Простая история — страница 34 из 44

Так и стоял рабби Занвл, согбенный, со сдержанной усмешкой на устах, в белой ермолке на голове — такой, какие носят посланцы земли Израиля, с обрезанными пейсами и бородой (ее ему тоже подрезали в санатории), стоял и повествовал о разных святых людях. А в день, когда, по подсчетам, выпадал его собственный йорцайт, он рассказывал истории о себе самом. Никогда еще Гиршл не слышал таких захватывающих историй, и в каждом слове сквозила любовь к Всевышнему и любовь к Израилю. До сих пор Гиршлу не приходилось слышать ни про хасидов, ни про хасидских ребе ничего хорошего, потому что вырос Гиршл среди людей, которые не произносили слово «хасид» иначе как в насмешку. Самих хасидов он в глаза никогда не видел, за исключением музыкантов которые одевались в хасидское платье. А в те времена уже публиковались хасидские истории и труды хасидских ребе — ради того, чтобы воссиял перед человечеством свет хасидизма. Те самые истории и труды, которые хасидам казались откровениями, а деятелям Гаскалы — загадкой.

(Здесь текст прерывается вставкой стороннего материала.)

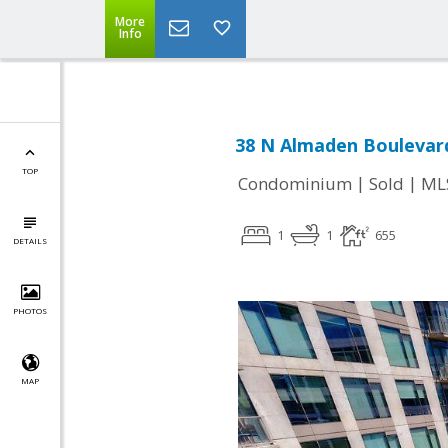
More
Info
38 N Almaden Boulevard
TOP
|
|
Condominium
Sold
ML
1
1
655
DETAILS
PHOTOS
MAP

Несмотря на то, что доктор относился к Гиршлу, как к здоровому человеку, юноша очень хорошо понимал, что ворота санатория для него заперты и за порог ему ступать нельзя. Но Гиршл не обижался и не огорчался; напротив — испытывал к доктору чувство благодарности как человек, который был один на всем белом свете, таком огромном и негостеприимном, и которого кто-то подобрал и поселил в своем доме.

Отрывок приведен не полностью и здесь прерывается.